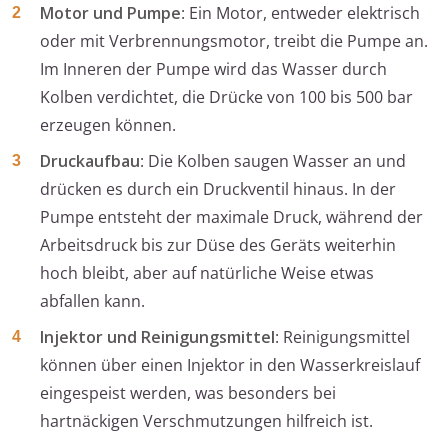
Motor und Pumpe
: Ein Motor, entweder elektrisch
oder mit Verbrennungsmotor, treibt die Pumpe an.
Im Inneren der Pumpe wird das Wasser durch
Kolben verdichtet, die Drücke von 100 bis 500 bar
erzeugen können.
Druckaufbau
: Die Kolben saugen Wasser an und
drücken es durch ein Druckventil hinaus. In der
Pumpe entsteht der maximale Druck, während der
Arbeitsdruck bis zur Düse des Geräts weiterhin
hoch bleibt, aber auf natürliche Weise etwas
abfallen kann.
Injektor und Reinigungsmittel
: Reinigungsmittel
können über einen Injektor in den Wasserkreislauf
eingespeist werden, was besonders bei
hartnäckigen Verschmutzungen hilfreich ist.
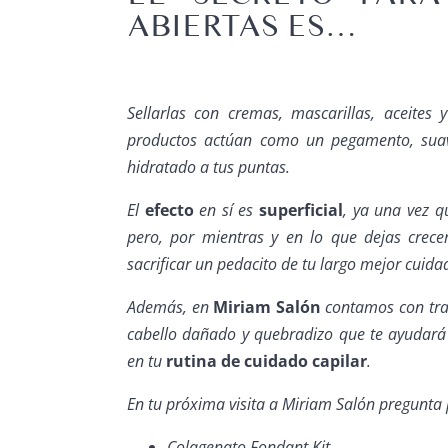
ABIERTAS ES…
Sellarlas con cremas, mascarillas, aceites
productos actúan como un pegamento, sua
hidratado a tus puntas.
El
efecto
en sí es
superficial
, ya una vez qu
pero, por mientras y en lo que dejas crec
sacrificar un pedacito de tu largo mejor cuida
Además, en
Miriam Salón
contamos con tra
cabello dañado y quebradizo que te ayudará 
en tu
rutina de cuidado capilar
.
En tu próxima visita a Miriam Salón pregunta 
Colagenato Fondant Kit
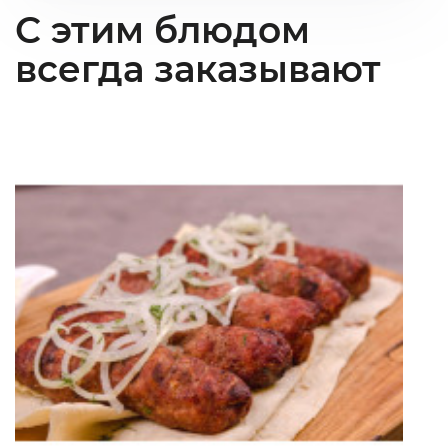
С этим блюдом
всегда заказывают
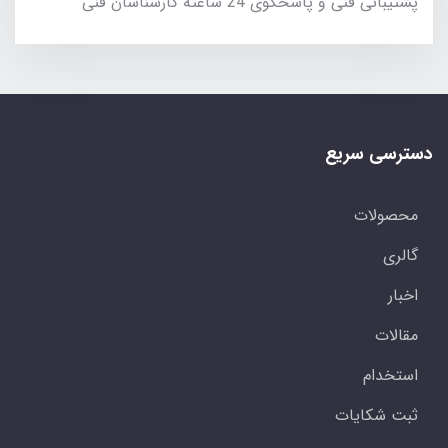
پشتیبانی فنی و پاسخگوی 24 ساعته کارشناسان فنی
دسترسی سریع
محصولات
گالری
اخبار
مقالات
استخدام
ثبت شکایات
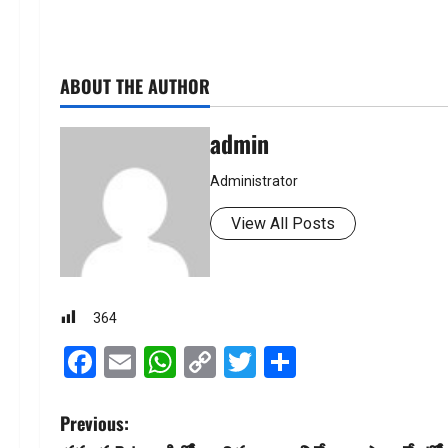
ABOUT THE AUTHOR
admin
Administrator
View All Posts
364
Facebook
Email
WhatsApp
Copy
Twitter
Share
Link
P
Previous:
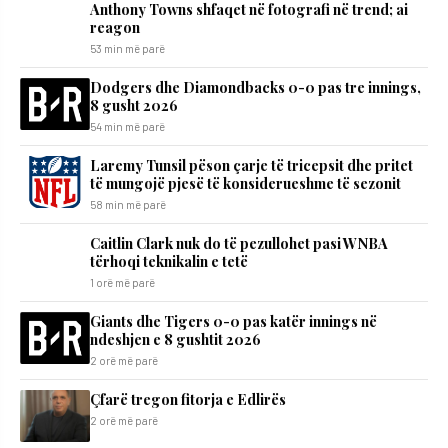
Anthony Towns shfaqet në fotografi në trend; ai
reagon
53 min më parë
Dodgers dhe Diamondbacks 0-0 pas tre innings,
8 gusht 2026
54 min më parë
Laremy Tunsil pëson çarje të tricepsit dhe pritet
të mungojë pjesë të konsiderueshme të sezonit
58 min më parë
Caitlin Clark nuk do të pezullohet pasi WNBA
tërhoqi teknikalin e tetë
1 orë më parë
Giants dhe Tigers 0-0 pas katër innings në
ndeshjen e 8 gushtit 2026
2 orë më parë
Çfarë tregon fitorja e Edlirës
2 orë më parë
• • • • •
# THE PROBLEM:
Above are the records; return the lines in them from the one with "rutina de cuidado capilar" to the one with "53 min më parë", inclusive, exactly and without images.

# SOLUTION TO THIS TASK:
rutina de cuidado capilar
.
En tu próxima visita a Miriam Salón pregunta 
Colagenato Fondant Kit
С этим блюдом
всегда заказывают
پشتیبانی فنی و پاسخگوی 24 ساعته کارشناسان فنی
دسترسی سریع
محصولات
گالری
اخبار
مقالات
استخدام
ثبت شکایات
ABOUT THE AUTHOR
admin
Administrator
View All Posts
364
Facebook
Email
WhatsApp
Copy
Twitter
Share
Link
P
Previous:
Anthony Towns shfaqet në fotografi në trend; ai
reagon
53 min më parë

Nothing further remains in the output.